The Company recorded a total of $13.3 million of goodwill and core deposit intangibles as a result of the three acquisitions completed in 2010. The combined acquisitions added approximately $371 million in total assets, $169 million in loans and $295 million in deposits. The effects of these acquisitions were included in the consolidated financial statements of the Company from the date of acquisition forward. The Company does not believe these acquisitions, individually or in aggregate were material to the Company's consolidated financial statements.

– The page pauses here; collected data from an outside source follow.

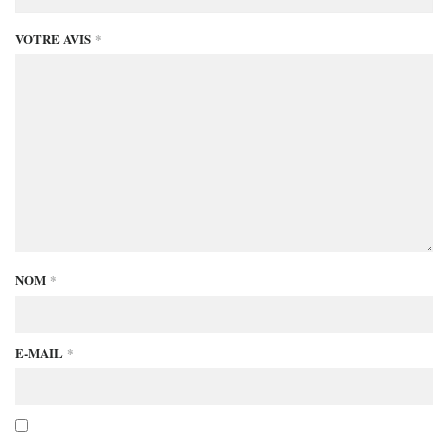
VOTRE AVIS
*
NOM
*
E-MAIL
*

Effective as of June 30, 2010, the Company ceased participation in the Transaction Account Guarantee Program ("TAGP") for extended coverage of noninterest-bearing transaction deposit accounts. Accordingly, the standard deposit insurance amount was in effect for the Company's deposit accounts through December 31, 2010. In November 2010, the Federal Deposit Insurance Corporation ("FDIC") issued a final rule to implement provisions of the Dodd-Frank Act that provide for temporary unlimited coverage for noninterest-bearing transaction accounts. The separate coverage for noninterest-bearing transaction accounts became effective on December 31, 2010 and terminates on December 31, 2012.

On April 1, 2010, the Company's insurance agency BancFirst Insurance Services, Inc., formerly known as Wilcox, Jones & McGrath, Inc., completed its acquisition of RBC Agency, Inc., which had offices in Shawnee and Stillwater. BancFirst Insurance Services, Inc. also has offices in Oklahoma City, Tulsa, Lawton and Muskogee. The acquisition did not have a material effect on the Company's consolidated financial statements.

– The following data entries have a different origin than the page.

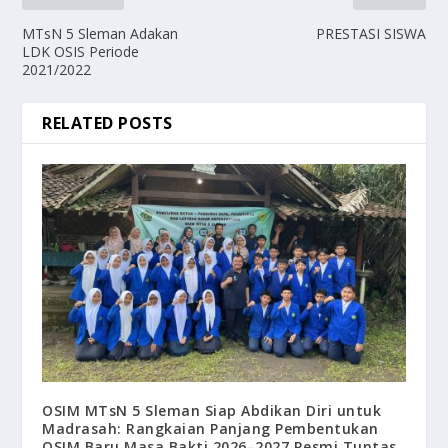
MTsN 5 Sleman Adakan
PRESTASI SISWA
LDK OSIS Periode
2021/2022
RELATED POSTS
OSIM MTsN 5 Sleman Siap Abdikan Diri untuk
Madrasah: Rangkaian Panjang Pembentukan
OSIM Baru Masa Bakti 2026–2027 Resmi Tuntas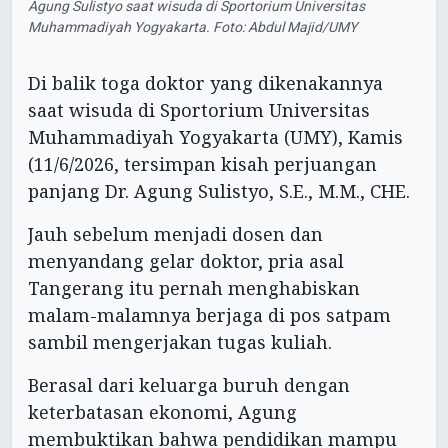
Agung Sulistyo saat wisuda di Sportorium Universitas
Muhammadiyah Yogyakarta. Foto: Abdul Majid/UMY
Di balik toga doktor yang dikenakannya
saat wisuda di Sportorium Universitas
Muhammadiyah Yogyakarta (UMY), Kamis
(11/6/2026, tersimpan kisah perjuangan
panjang Dr. Agung Sulistyo, S.E., M.M., CHE.
Jauh sebelum menjadi dosen dan
menyandang gelar doktor, pria asal
Tangerang itu pernah menghabiskan
malam-malamnya berjaga di pos satpam
sambil mengerjakan tugas kuliah.
Berasal dari keluarga buruh dengan
keterbatasan ekonomi, Agung
membuktikan bahwa pendidikan mampu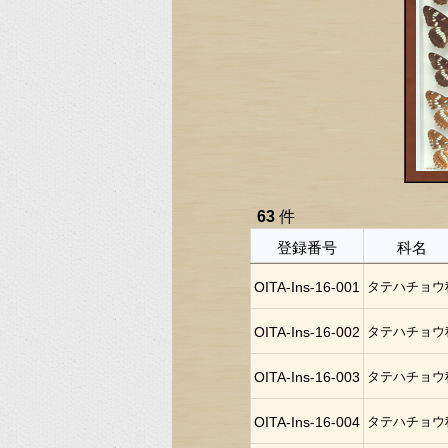
63
件
登録番号
科名
OITA-Ins-16-001
タテハチョウ
OITA-Ins-16-002
タテハチョウ
OITA-Ins-16-003
タテハチョウ
OITA-Ins-16-004
タテハチョウ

On March 21, 2010, Congress passed student loan reform legislation centralizing student lending in a governmental agency, which as of June 30, 2010 resulted in an end to the student loan programs provided by the Company. The Company sold all student loans held for sale of $144.5 million in October 2010. As of December 31, 2011 and 2010, the Company had no student loans held for sale. See Note (5) for the amount of student loans held for investment.

On December 8, 2009, the Company completed the acquisition of First Jones Bancorporation. On November 30, 2009, First State Bank, Jones, the subsidiary bank, had approximately $36 million in assets, $31 million in deposits, and $4.5 million in equity capital. First State Bank, Jones operated as a subsidiary of BancFirst Corporation until it was merged into BancFirst in early March 2010. The acquisition enhanced the presence of BancFirst in eastern Oklahoma County. The acquisition did not have a material effect on the Company's consolidated financial statements.

In November 2009, the FDIC issued a rule that required insured depository institutions to prepay their estimated quarterly risk-based assessments for the fourth quarter of 2009 and for all of 2010, 2011 and 2012. In December 2009, the Company paid $20.2 million in prepaid risk-based assessments, which included $1.2 million related to the fourth quarter of 2009 that would have otherwise been payable in the first quarter of 2010. This amount was included in deposit insurance expense for 2009. Prepaid deposit insurance of approximately $12.3 million and $15.0 million was included in other assets in the accompanying consolidated balance sheets for the years ended December 31, 2011 and 2010, respectively.

On May 22, 2009 the FDIC increased deposit insurance premiums and imposed a Special Assessment on member financial institutions that was based on June 30, 2009 assets less tier one capital. The amount of $1.9 million was expensed on June 30, 2009.